Сибирский роман — страница 24 из 37

— Он не бросил ни одного факела! — воскликнула она. — Он оберегал меня!

— Он хотел обесчестить тебя на казацкий манер!

— Но он не сделал этого.

Люпин промолчал. Бесполезно спорить с Мариной о Мушкове. Можно превратить быка в вола — он всё равно останется скотиной. Люпин не стал говорить об этом вслух.

— Почему ты прячешься от него? — спросил он через некоторое время.

Марина, молча смотрела перед собой. Затем медленно ответила:

— Я прячусь сама от себя...

— Не понимаю.

— Я люблю его, и, если бы не убежала, то потеряла бы свою девственность... — она откинулась назад на волчьей шкуре и вытянула красивые ноги. — Если бы ты видел, как он прыгнул на оленя и свернул ему голову.

— Я думал, что это ты прыгнула, Мариночка.

— Сначала я, но не смогла справиться с оленем.
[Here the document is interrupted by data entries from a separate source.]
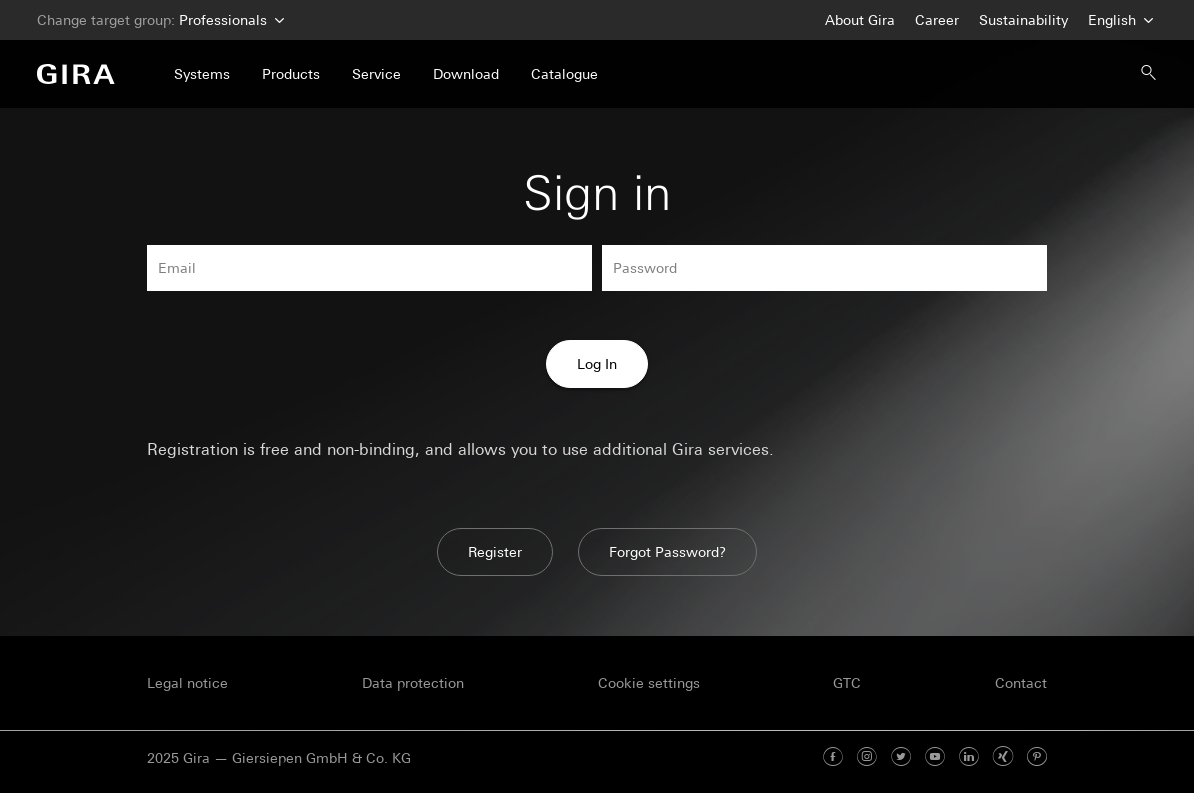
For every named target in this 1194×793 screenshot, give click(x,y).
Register (495, 552)
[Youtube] (935, 758)
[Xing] (1003, 758)
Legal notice (187, 683)
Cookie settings (649, 683)
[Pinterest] (1037, 758)
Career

А когда за рога схватился Иван и потянул оленью голову назад, затрещали кости. Потом он сидел на олене и плакал от любви и страха за меня. Его слезы замерзали бусинками и катились по щекам... Мушков плакал от любви! Отец, я могла бы умереть от счастья!

— Но ты всё равно накричала на него и ударила! Он мне всё рассказал. Разве так относятся к человеку, который плачет от любви?

— Я не могла иначе. — Она потянулась и скрестила руки на груди. Люпин сел рядом и с нежностью погладил её по светлым волосам. — Я ударила его, но имела в виду... себя! Разве я могла его поцеловать на глазах у Ермака? Обнять его? Я готова была это сделать, и чтобы этого не произошло, ударила его. Мне стало легче. Понимаешь, отец?

— Нет! — честно признался Люпин. — С твоей матерью была проще. У вас, молодых, всё по-другому! Боже, к чему это приведёт?..

На рассвете Марина вернулась в дом князя Епанчи. Ермак спал с татаркой глубоким сном сильно утомлённого человека.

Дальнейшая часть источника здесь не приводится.